I'm not sure I agree with the opinion. On the one hand, Congress could not have more clearly waived sovereign immunity for insider trading in the STOCK Act, which applied that doctrine explicitly to itself. On the other hand, the Speech and Debate Clause is meant to prevent the executive branch (for which read the SEC, although it less in the sway of the executive than is, say, the Department of Justice) from intimidating the legislative one when it is legislating, and there's lots of good precedent applying the protections enjoyed by members of Congress to their staffers, and applying them to investigations as well as prosecutions. The tip in question in this case went from a staffer to a lobbyist, and I can't think of a more legislative thing to do than to have those conversations - indeed, the court acknowledges that Congress was legislating at the time.

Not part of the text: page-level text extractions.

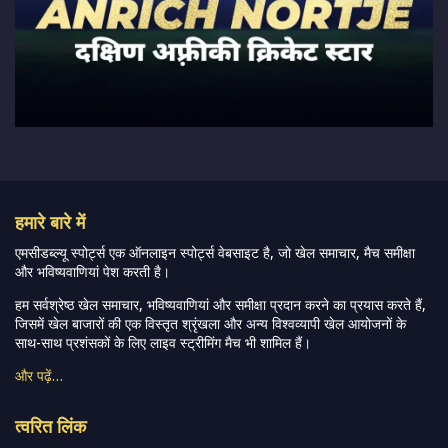
हमारे बारे में
एमसीडब्ल्यू स्पोर्ट्स एक ऑनलाइन स्पोर्ट्स वेबसाइट है, जो खेल समाचार, मैच समीक्षा
और भविष्यवाणियां पेश करती है।
हम सर्वश्रेष्ठ खेल समाचार, भविष्यवाणियां और समीक्षा प्रदान करने का प्रयास करते हैं,
जिसमें खेल बाजारों की एक विस्तृत श्रृंखला और अन्य विश्वव्यापी खेल आयोजनों के
साथ-साथ प्रशंसकों के लिए लाइव स्ट्रीमिंग मैच भी शामिल हैं।
और पढ़ें…
त्वरित लिंक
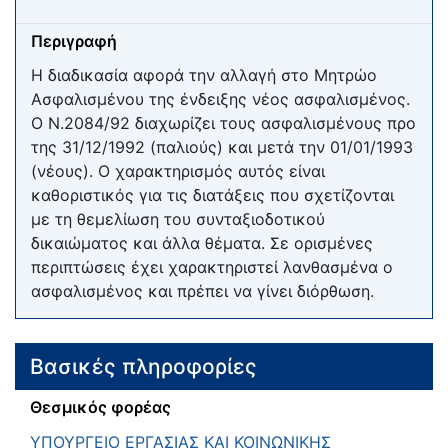
Περιγραφή
Η διαδικασία αφορά την αλλαγή στο Μητρώο
Ασφαλισμένου της ένδειξης νέος ασφαλισμένος.
Ο Ν.2084/92 διαχωρίζει τους ασφαλισμένους προ
της 31/12/1992 (παλιούς) και μετά την 01/01/1993
(νέους). Ο χαρακτηρισμός αυτός είναι
καθοριστικός για τις διατάξεις που σχετίζονται
με τη θεμελίωση του συνταξιοδοτικού
δικαιώματος και άλλα θέματα. Σε ορισμένες
περιπτώσεις έχει χαρακτηριστεί λανθασμένα ο
ασφαλισμένος και πρέπει να γίνει διόρθωση.
Βασικές πληροφορίες
Θεσμικός φορέας
ΥΠΟΥΡΓΕΙΟ ΕΡΓΑΣΙΑΣ ΚΑΙ ΚΟΙΝΩΝΙΚΗΣ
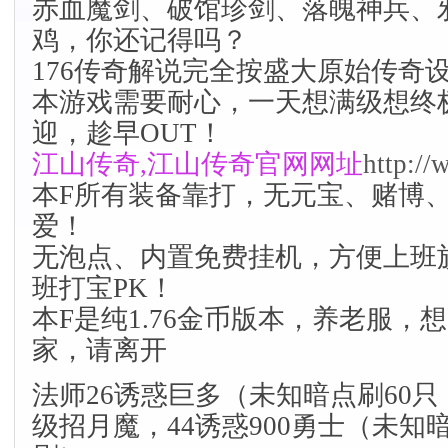
赤血魔剑、破馆珍剑、落魄神兵、
鸡，你还记得吗？
176传奇解说完全按盛大原始传奇
本游戏需要耐心，一天想满级想终
迎，趁早OUT！
江山传奇,江山传奇官网
网址
http:/
本F所有装备靠打，无元宝、赌博
爱！
无泡点、内置免费挂机，方便上班
班打宝PK！
本F是纯1.76金币版本，养老服，
家，请离开
法师26诱惑巨多（未知暗点刷60只
级招月魔，44诱惑900勇士（未知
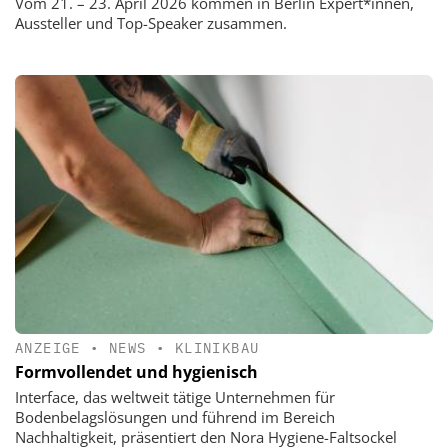
Vom 21. – 23. April 2026 kommen in Berlin Expert*innen,
Aussteller und Top-Speaker zusammen.
ANZEIGE
•
NEWS
•
KLINIKBAU
Formvollendet und hygienisch
Interface, das weltweit tätige Unternehmen für
Bodenbelagslösungen und führend im Bereich
Nachhaltigkeit, präsentiert den Nora Hygiene-Faltsockel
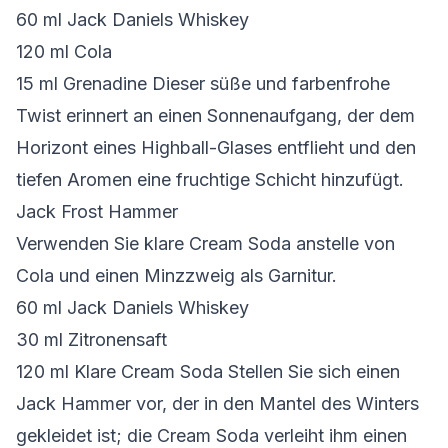
60 ml Jack Daniels Whiskey
120 ml Cola
15 ml Grenadine Dieser süße und farbenfrohe
Twist erinnert an einen Sonnenaufgang, der dem
Horizont eines Highball-Glases entflieht und den
tiefen Aromen eine fruchtige Schicht hinzufügt.
Jack Frost Hammer
Verwenden Sie klare Cream Soda anstelle von
Cola und einen Minzzweig als Garnitur.
60 ml Jack Daniels Whiskey
30 ml Zitronensaft
120 ml Klare Cream Soda Stellen Sie sich einen
Jack Hammer vor, der in den Mantel des Winters
gekleidet ist; die Cream Soda verleiht ihm einen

It could be that there is no good reason to protect insider tipping by staffers, but that's not clear to me, at least under the facts of this case. Staffers are going to want to talk to lobbyists about how to get things done, and that could easily involve discussions about what Congress is likely to do next, and that could easily be seen as market moving information. It would make it hard to legislate if staffers had to worry about these conversations.
So maybe Congress is standing up for its staffers as a true matter of principle. I don't quite follow the political economy here, though. If Congress is upset about this, I'm surprised the agency is willing to take it to litigation, but maybe they take the STOCK Act especially seriously over there.